Obvious Bar Stress Study Says Waiting for Results Is Stressful

By William Peacock, Esq. on December 16, 2014 | Last updated on March 21, 2019

You know what the worst time of my life was? Waiting for bar results. Waiting for bar results while unemployed, knowing that if I failed, it would all but guarantee ongoing unemployment until another testing cycle (February exam, plus a few months of waiting for results) had passed.

So yes, waiting for bar results is stressful. And now, if that obvious assertion isn't obvious enough, there is a study to back it up.

First, Last Days of Waiting Are the Worst: Study

The study, which surveyed 50 California Bar Exam takers at various points in the waiting cycle, found that stress peaked in the first days post-exam and in the final days before results were released, reports the National Law Journal.

Why?

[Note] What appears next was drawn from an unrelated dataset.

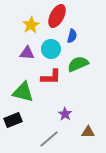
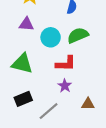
cyan circle: (51, 49) -> (51, 37), moved
red L-shape: (51, 77) -> (66, 64), moved
black rectangle: (13, 120) -> (23, 99), moved

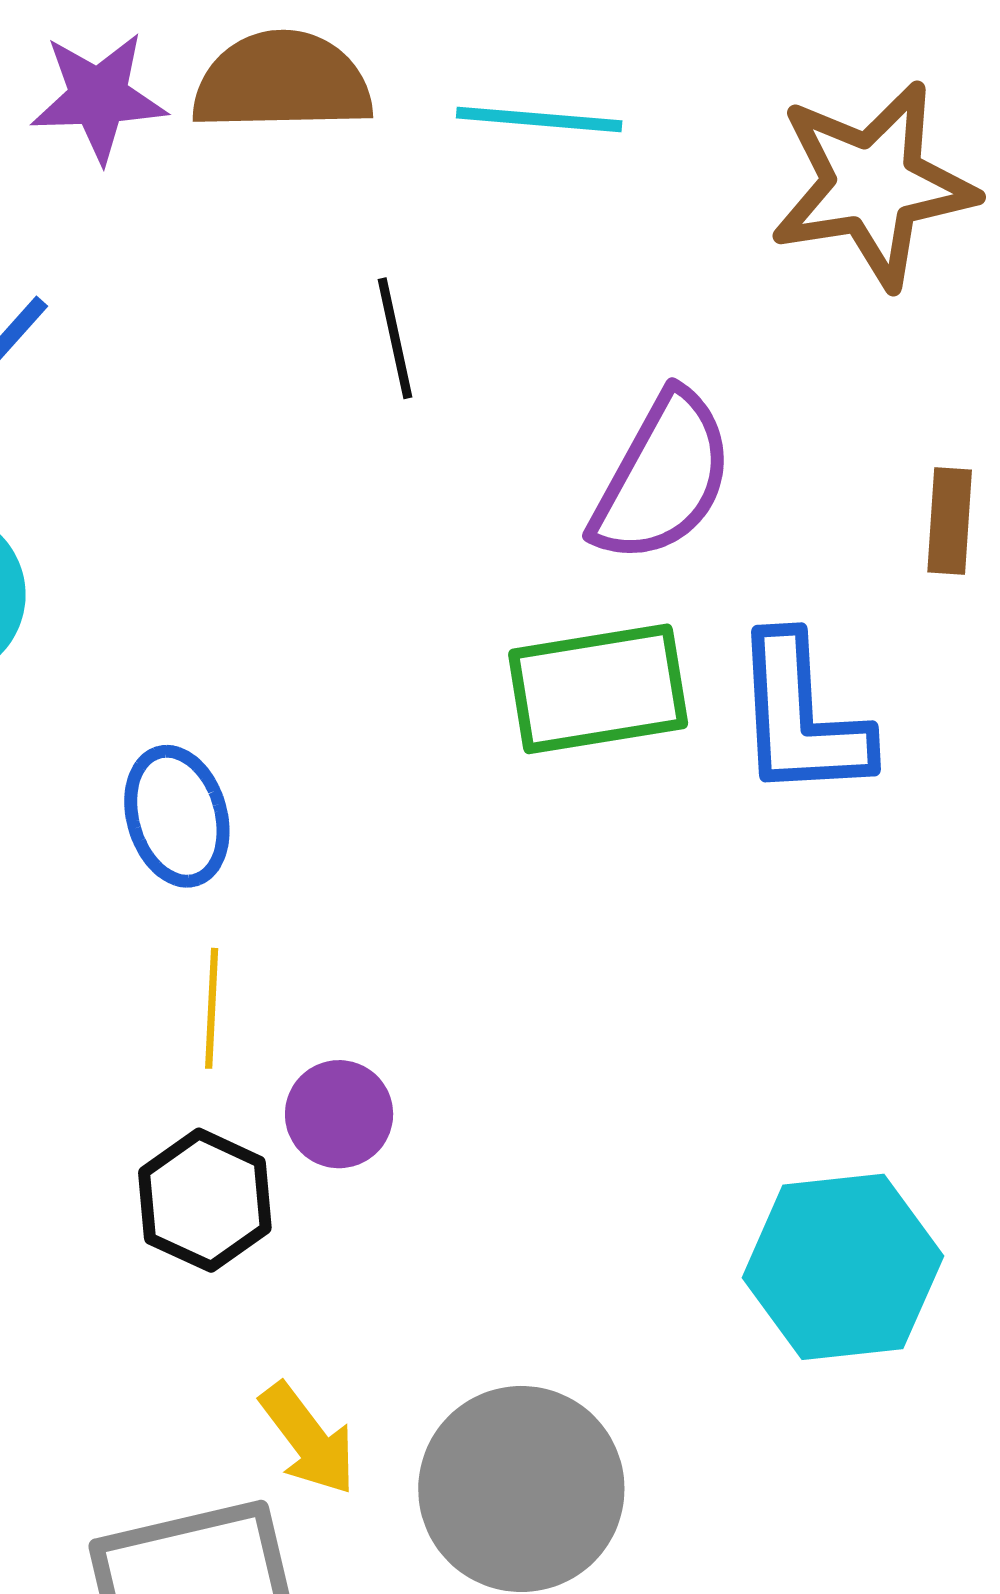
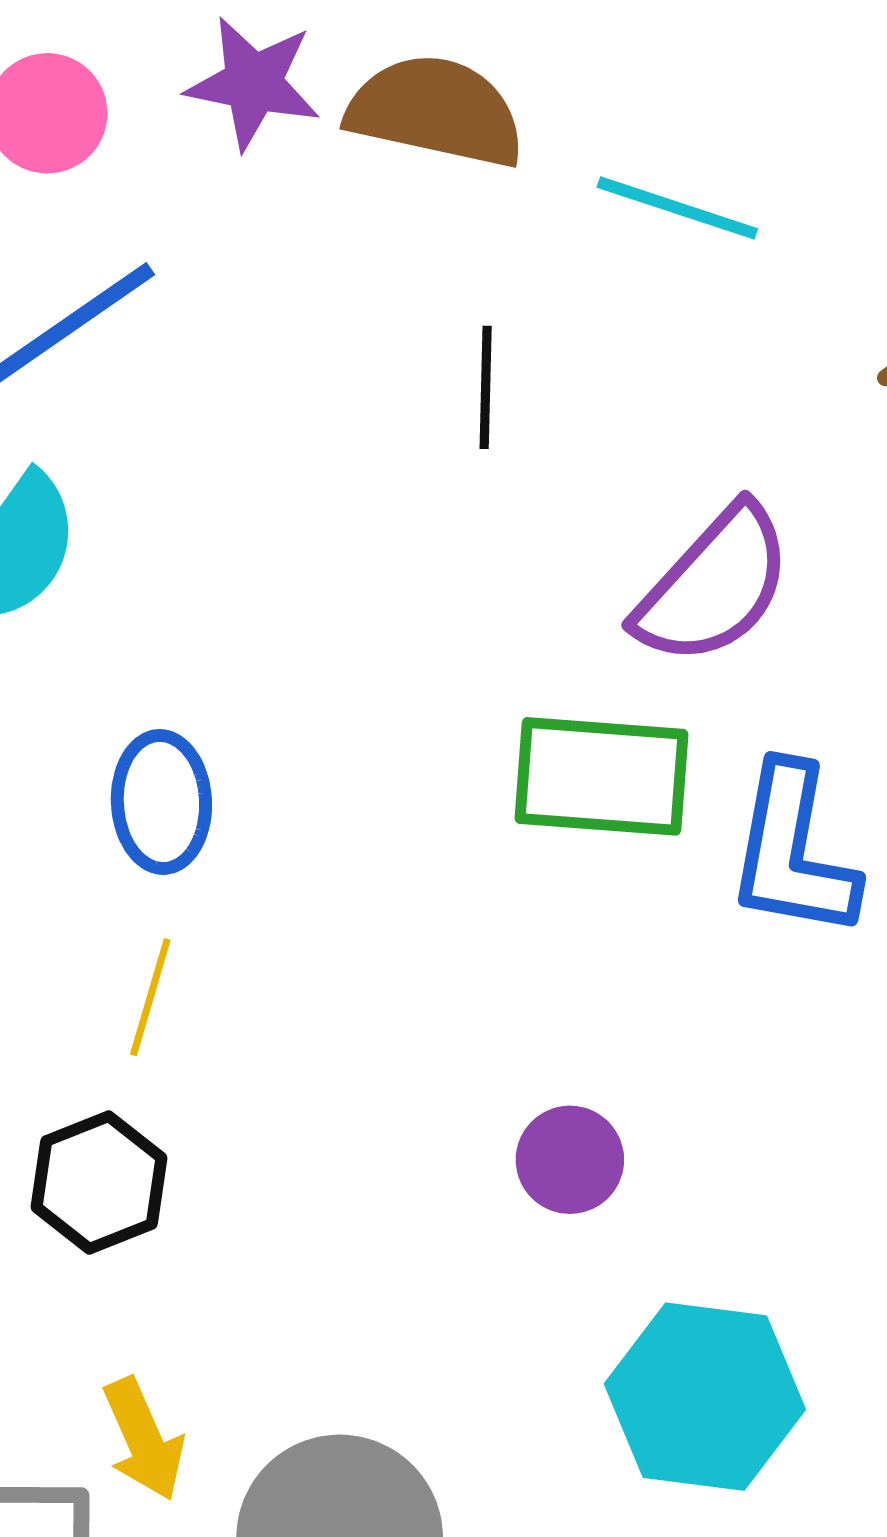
purple circle: (339, 1114) -> (570, 1160), moved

After you walk out of the exam and sober up, you have two options: You go to work if you are lucky enough to have a job (starting a new full-time job is stressful), or you are unemployed and out of excuses to push off the job hunt. Either way, your life, which has been study-study-study for three years of school and three months of bar review, is in for a big change, which means stress. As for those last days: duh -- you're worried about the results.

Attitude Matters

Who felt the least stress, according to the study? "Dispositional optimists," which is psychology-speak for exactly what you think it is -- happy people. Defensive pessimists, despite their bravado, were more stressed.

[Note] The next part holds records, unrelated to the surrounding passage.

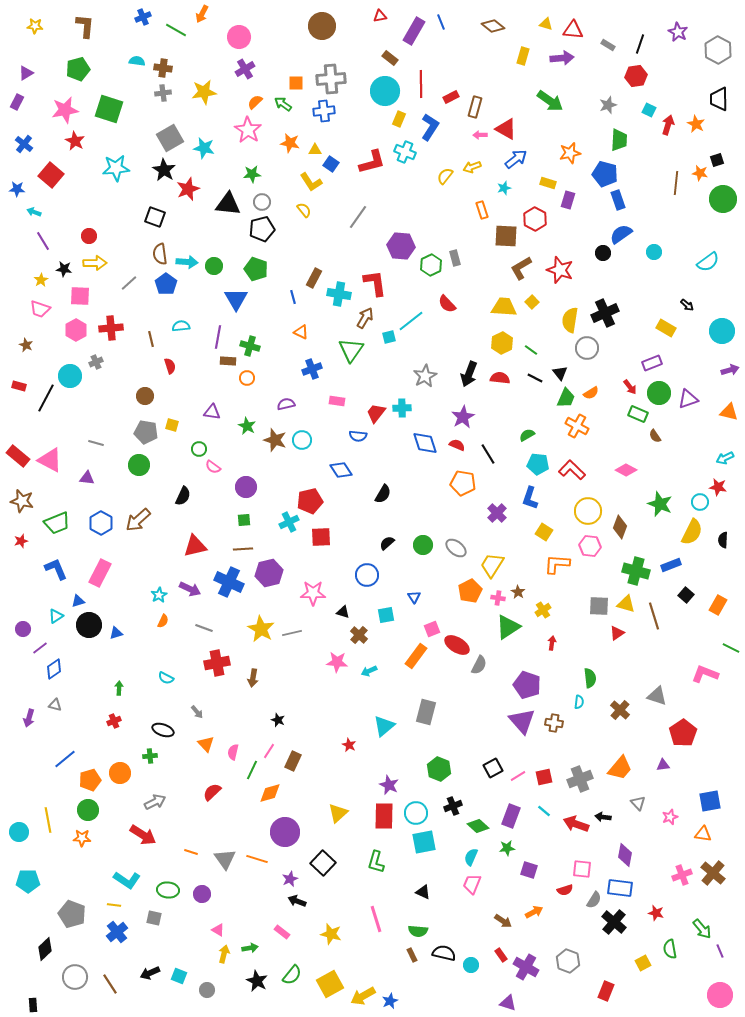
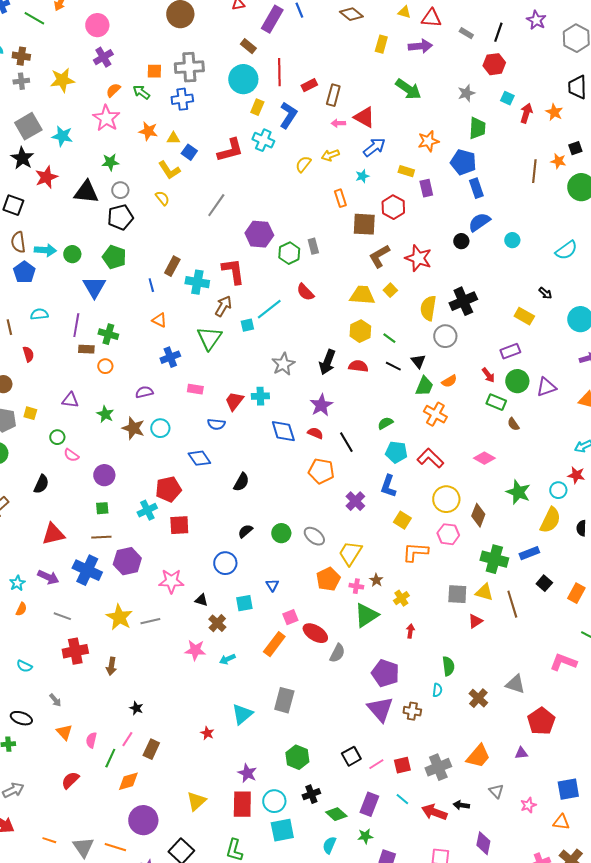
purple rectangle: (568, 200) -> (426, 188), turned -30

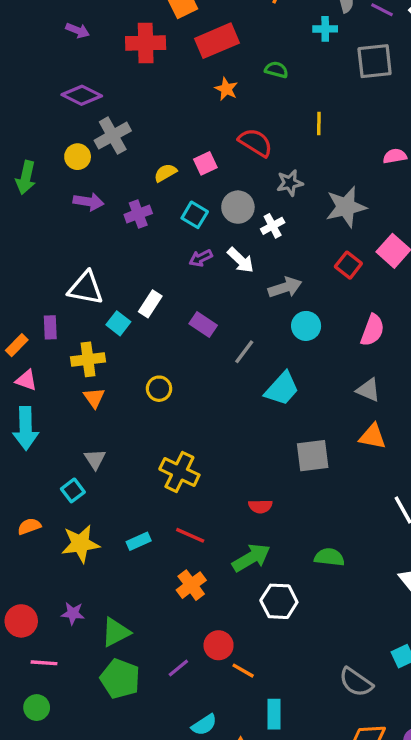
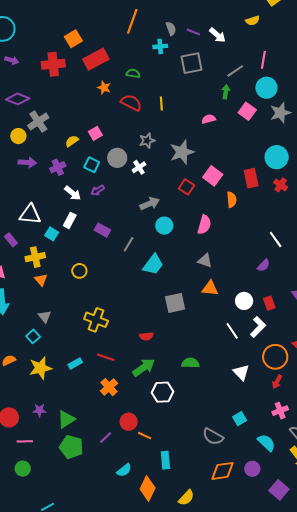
red semicircle: (255, 143) -> (131, 103), moved
white arrow: (241, 260) -> (73, 193), moved
purple rectangle: (50, 327) -> (11, 240), turned -32

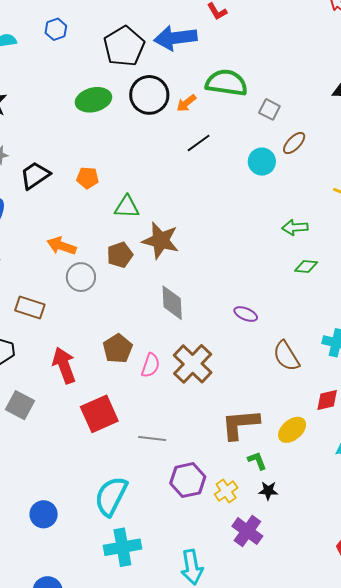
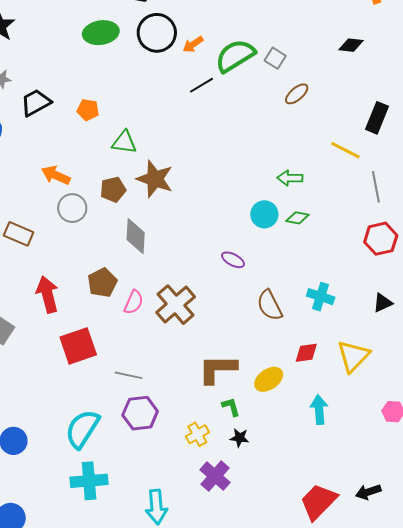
green semicircle: (226, 83) -> (235, 56), moved, turned -45
cyan circle: (262, 162) -> (264, 214), moved
gray diamond: (172, 303) -> (136, 236), moved
purple hexagon: (188, 480) -> (140, 413), moved

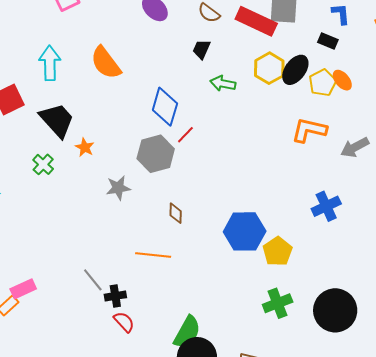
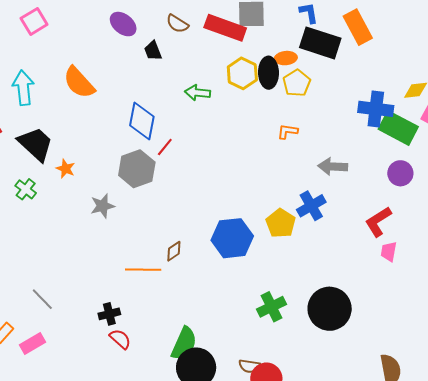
black rectangle: (328, 41) -> (320, 43), moved, size x2.0
black trapezoid: (202, 49) -> (153, 51), moved, turned -40
black ellipse: (295, 70) -> (268, 73), turned -32
orange ellipse: (342, 80) -> (286, 58), moved, turned -50
orange L-shape: (309, 130) -> (288, 131), size x0.6
gray arrow: (355, 147) -> (333, 166), moved, turned 36
brown diamond: (176, 213) -> (174, 251), moved, turned 60
yellow pentagon: (278, 251) -> (281, 223), moved
gray line: (93, 280) -> (42, 299), moved
pink rectangle: (23, 289) -> (32, 343), moved

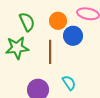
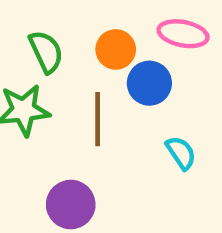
cyan semicircle: (69, 83) -> (181, 153), moved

At least in this one instance, my stepfather's advice to "expect the worst, you'll never be disappointed," is harmful to your mental well-being, with a caveat: Pessimists who were proven correct when results were released coped with failing better than optimists whose souls were crushed by bar failure. (Picture a kitten being hit by a bus -- that's how optimists feel upon failure.)

Stress Relief Exercises Are Useless

A second study, which hasn't yet been published, examined the effectiveness of different coping strategies. It turns out that none of them were particularly effective in reducing results-waiters' anxiety, reports NLJ.

"If anything, people who say they are using lots of coping strategies are more anxious and are thinking about the exam even more," University of California, Riverside psychology professor Kate Sweeny, one of the co-authors of the study, said.